Maybe we travel because we want to check out of our own reality, but why check out altogether and treat our vacation fantasyland as a place with unending resources and a magical ability to absorb our discarded cigarette butts? Many non-eco-travelers have been doing that for years, and they deserve to be derided. Those of us who want to be eco should use our brains, or, at least, National Geographic Traveler’s nifty guide to sustainable tourism.

So, I’m curious: Do you have any tales of bad eco-behavior by proclaimed eco-travelers? I’m still cringing over a former friend (and self-proclaimed environmentalist) with whom I traveled to the mountains of northwestern Greece in 2004. He had a majorly acidic meltdown when I accidentally stepped on a wildflower (“It’s a native species!”) to avoid falling off a cliff—but not five minutes later threw a candy wrapper into the tangle of purple flowers and tall grass. Nice!

Joanna Kakissis's writing has appeared in The New York Times, The Boston Globe and The Washington Post, among other publications.
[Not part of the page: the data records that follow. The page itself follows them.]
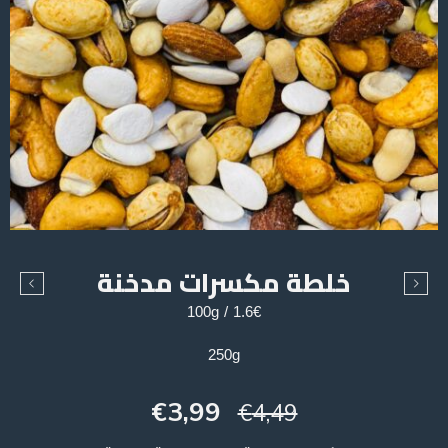
خلطة مكسرات مدخنة
1.6€ / 100g
250g
€
3,99
€
4,49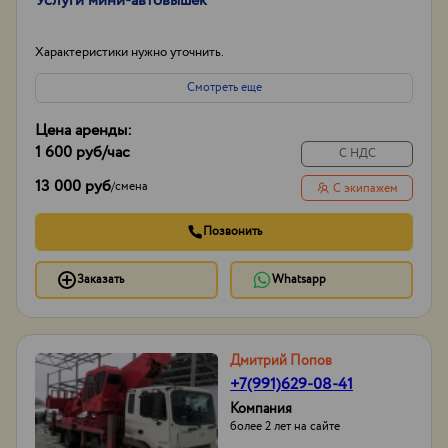
Услуги мини-автовышек
Характеристики нужно уточнить.
Смотреть еще
Цена аренды:
1 600 руб
/час
С НДС
13 000 руб
/
смена
С экипажем
Позвонить
Заказать
Whatsapp
Дмитрий Попов
+7(991)629-08-41
Компания
более 2 лет на сайте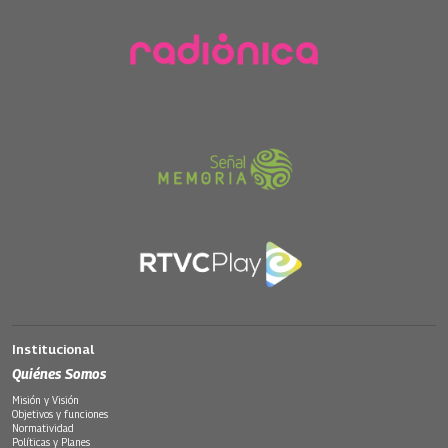
Institucional
Quiénes Somos
Misión y Visión
Objetivos y funciones
Normatividad
Políticas y Planes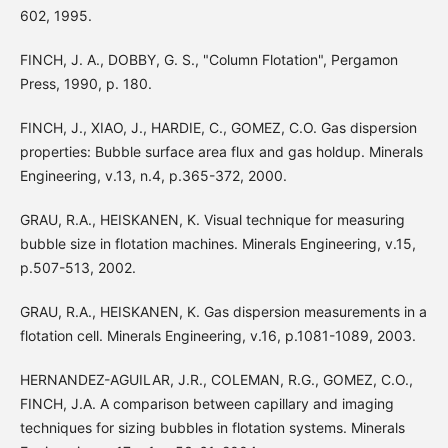
602, 1995.
FINCH, J. A., DOBBY, G. S., "Column Flotation", Pergamon
Press, 1990, p. 180.
FINCH, J., XIAO, J., HARDIE, C., GOMEZ, C.O. Gas dispersion
properties: Bubble surface area flux and gas holdup. Minerals
Engineering, v.13, n.4, p.365-372, 2000.
GRAU, R.A., HEISKANEN, K. Visual technique for measuring
bubble size in flotation machines. Minerals Engineering, v.15,
p.507-513, 2002.
GRAU, R.A., HEISKANEN, K. Gas dispersion measurements in a
flotation cell. Minerals Engineering, v.16, p.1081-1089, 2003.
HERNANDEZ-AGUILAR, J.R., COLEMAN, R.G., GOMEZ, C.O.,
FINCH, J.A. A comparison between capillary and imaging
techniques for sizing bubbles in flotation systems. Minerals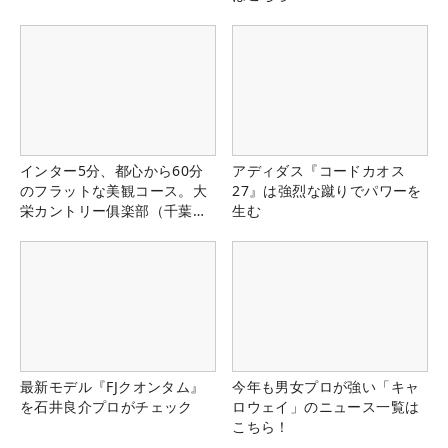
インター5分、都心から60分
アディダス『コードカオス
のフラットな美観コース。大
27』は強烈な蹴りでパワーを
栄カントリー俱楽部（千葉
生む
県）
最新モデル『FJクオンタム』
今年も男女プロが強い「キャ
を石井良介プロがチェック
ロウェイ」のニュース一覧は
こちら！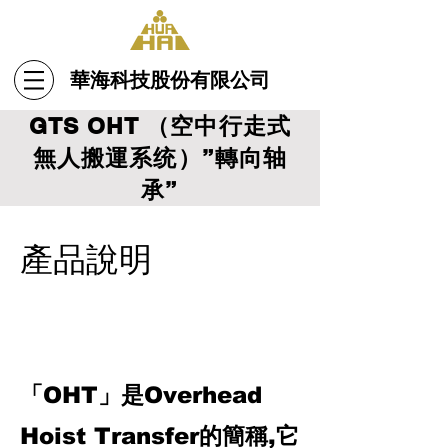
華海科技股份有限公司
GTS OHT （空中行走式
無人搬運系统）”轉向轴
承”
產品說明
「OHT」是Overhead
Hoist Transfer的簡稱,它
A contributor to the World Hum blog, she's currently a Ted Scripps fellow in environmental journalism at the University of Colorado in Boulder.

7 Comments for When (So-Called) Eco-Travelers Sin

Cruise Blackwell 06.12.09 | 12:43 AM ET

I’m as big of an environmentalist as the next guy, but I’m not confortable with the idea of anyone being derided. 

I can see the point of saying something like “you’re staying at an ecoresort don’t litter,” but different people have different ideas of what’s environmental.  I could easily see it leading to “your staying at an ecoresort, don’t eat any meat.”  I guess I’d just prefer not having people preaching at me when I’m on vacation.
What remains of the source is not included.